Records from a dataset
----------

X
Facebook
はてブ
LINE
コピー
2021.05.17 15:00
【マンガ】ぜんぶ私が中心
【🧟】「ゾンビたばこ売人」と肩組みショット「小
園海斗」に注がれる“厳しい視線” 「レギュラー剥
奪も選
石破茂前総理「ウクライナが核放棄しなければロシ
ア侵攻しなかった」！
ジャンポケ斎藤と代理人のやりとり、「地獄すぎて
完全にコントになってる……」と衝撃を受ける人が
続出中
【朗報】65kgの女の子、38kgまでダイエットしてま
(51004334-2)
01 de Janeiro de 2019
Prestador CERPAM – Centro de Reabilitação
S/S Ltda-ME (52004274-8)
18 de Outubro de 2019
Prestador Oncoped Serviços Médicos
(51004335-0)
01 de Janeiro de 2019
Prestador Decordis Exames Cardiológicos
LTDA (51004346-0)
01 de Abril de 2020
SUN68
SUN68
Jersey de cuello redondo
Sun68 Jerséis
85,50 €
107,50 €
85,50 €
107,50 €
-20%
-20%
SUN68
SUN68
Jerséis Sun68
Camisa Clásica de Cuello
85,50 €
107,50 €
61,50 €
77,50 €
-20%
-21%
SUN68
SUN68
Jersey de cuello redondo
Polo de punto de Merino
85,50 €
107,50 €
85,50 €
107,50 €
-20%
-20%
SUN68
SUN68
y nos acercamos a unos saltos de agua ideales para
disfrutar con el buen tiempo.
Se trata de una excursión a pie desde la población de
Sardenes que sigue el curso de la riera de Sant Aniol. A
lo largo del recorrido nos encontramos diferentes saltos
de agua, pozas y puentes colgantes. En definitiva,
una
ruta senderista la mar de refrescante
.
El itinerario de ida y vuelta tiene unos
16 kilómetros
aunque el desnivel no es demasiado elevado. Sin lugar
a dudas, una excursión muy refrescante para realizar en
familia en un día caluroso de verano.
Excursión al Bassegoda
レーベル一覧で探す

----------

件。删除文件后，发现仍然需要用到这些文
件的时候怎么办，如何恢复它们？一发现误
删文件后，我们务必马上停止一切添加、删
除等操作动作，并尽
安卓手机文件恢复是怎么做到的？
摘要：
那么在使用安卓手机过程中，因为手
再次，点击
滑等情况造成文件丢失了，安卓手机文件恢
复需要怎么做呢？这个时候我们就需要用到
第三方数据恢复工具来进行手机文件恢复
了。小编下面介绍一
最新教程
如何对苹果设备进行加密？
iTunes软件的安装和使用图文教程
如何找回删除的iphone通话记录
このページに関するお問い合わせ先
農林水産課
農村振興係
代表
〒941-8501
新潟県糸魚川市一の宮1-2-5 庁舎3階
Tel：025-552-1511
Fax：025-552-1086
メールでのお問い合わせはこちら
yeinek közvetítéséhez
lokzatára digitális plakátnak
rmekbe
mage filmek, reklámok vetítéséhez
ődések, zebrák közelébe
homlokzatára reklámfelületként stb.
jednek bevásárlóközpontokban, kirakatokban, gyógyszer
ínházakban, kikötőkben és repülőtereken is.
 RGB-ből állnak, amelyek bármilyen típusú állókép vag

----------

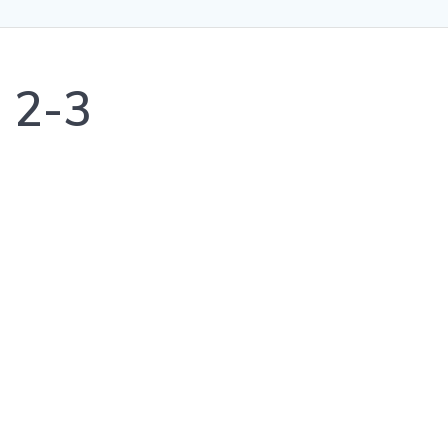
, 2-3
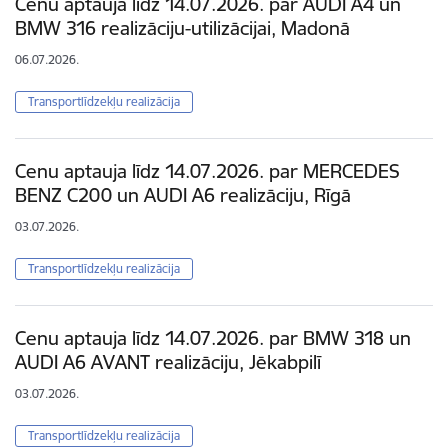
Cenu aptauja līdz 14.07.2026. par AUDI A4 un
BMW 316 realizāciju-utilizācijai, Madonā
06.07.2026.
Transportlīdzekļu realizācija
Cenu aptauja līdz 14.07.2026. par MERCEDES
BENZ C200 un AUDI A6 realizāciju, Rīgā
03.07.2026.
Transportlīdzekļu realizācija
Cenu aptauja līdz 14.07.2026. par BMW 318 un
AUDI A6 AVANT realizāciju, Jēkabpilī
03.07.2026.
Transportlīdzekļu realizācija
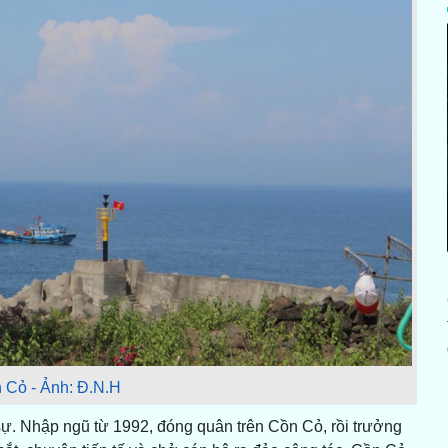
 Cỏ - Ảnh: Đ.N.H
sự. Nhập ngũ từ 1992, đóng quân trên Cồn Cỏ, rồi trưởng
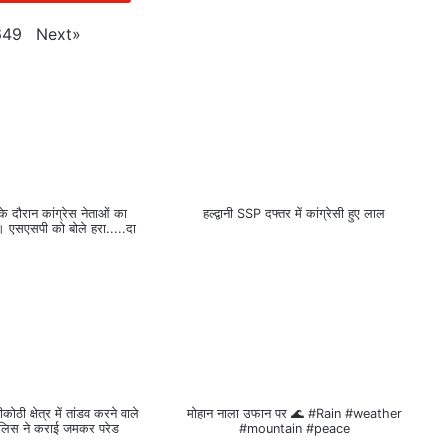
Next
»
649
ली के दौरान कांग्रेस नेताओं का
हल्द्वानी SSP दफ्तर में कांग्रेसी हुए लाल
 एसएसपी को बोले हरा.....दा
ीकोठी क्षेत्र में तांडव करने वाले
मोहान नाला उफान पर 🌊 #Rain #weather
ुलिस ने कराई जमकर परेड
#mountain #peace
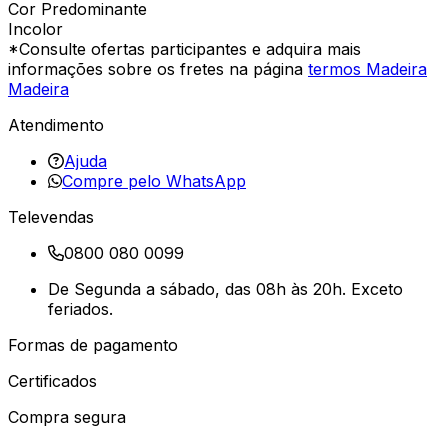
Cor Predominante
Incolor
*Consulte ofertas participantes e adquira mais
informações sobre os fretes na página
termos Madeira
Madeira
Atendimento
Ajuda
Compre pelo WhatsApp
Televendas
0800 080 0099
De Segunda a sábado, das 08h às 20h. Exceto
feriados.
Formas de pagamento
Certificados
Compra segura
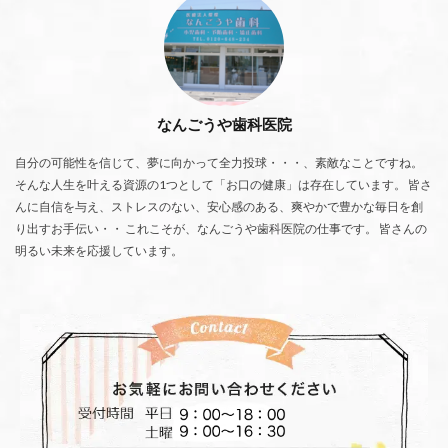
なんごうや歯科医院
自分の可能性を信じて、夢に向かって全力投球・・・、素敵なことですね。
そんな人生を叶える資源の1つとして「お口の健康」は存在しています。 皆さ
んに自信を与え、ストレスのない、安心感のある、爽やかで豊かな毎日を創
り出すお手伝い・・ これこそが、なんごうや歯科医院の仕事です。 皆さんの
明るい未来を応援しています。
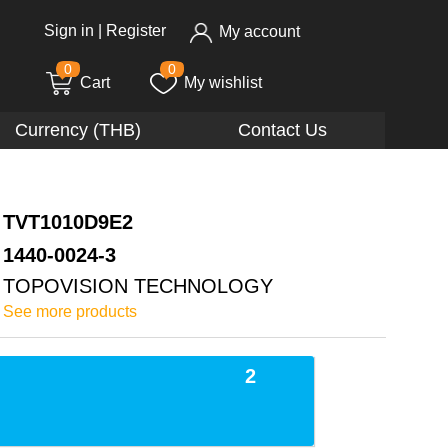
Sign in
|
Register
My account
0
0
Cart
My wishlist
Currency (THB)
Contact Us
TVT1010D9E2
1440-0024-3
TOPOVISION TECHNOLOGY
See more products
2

----------

- _WHAT TO PRODUCE_: In the records above, find the line with "Formas de pagamento" and the line with "TVT1010D9E2"; please transcribe exactly those two lines and all lines between them, omitting any picture.

- _TASK RESULT_:
Formas de pagamento
Certificados
Compra segura
なんごうや歯科医院
自分の可能性を信じて、夢に向かって全力投球・・・、素敵なことですね。
そんな人生を叶える資源の1つとして「お口の健康」は存在しています。 皆さ
んに自信を与え、ストレスのない、安心感のある、爽やかで豊かな毎日を創
り出すお手伝い・・ これこそが、なんごうや歯科医院の仕事です。 皆さんの
明るい未来を応援しています。
Sign in
|
Register
My account
0
0
Cart
My wishlist
Currency (THB)
Contact Us
TVT1010D9E2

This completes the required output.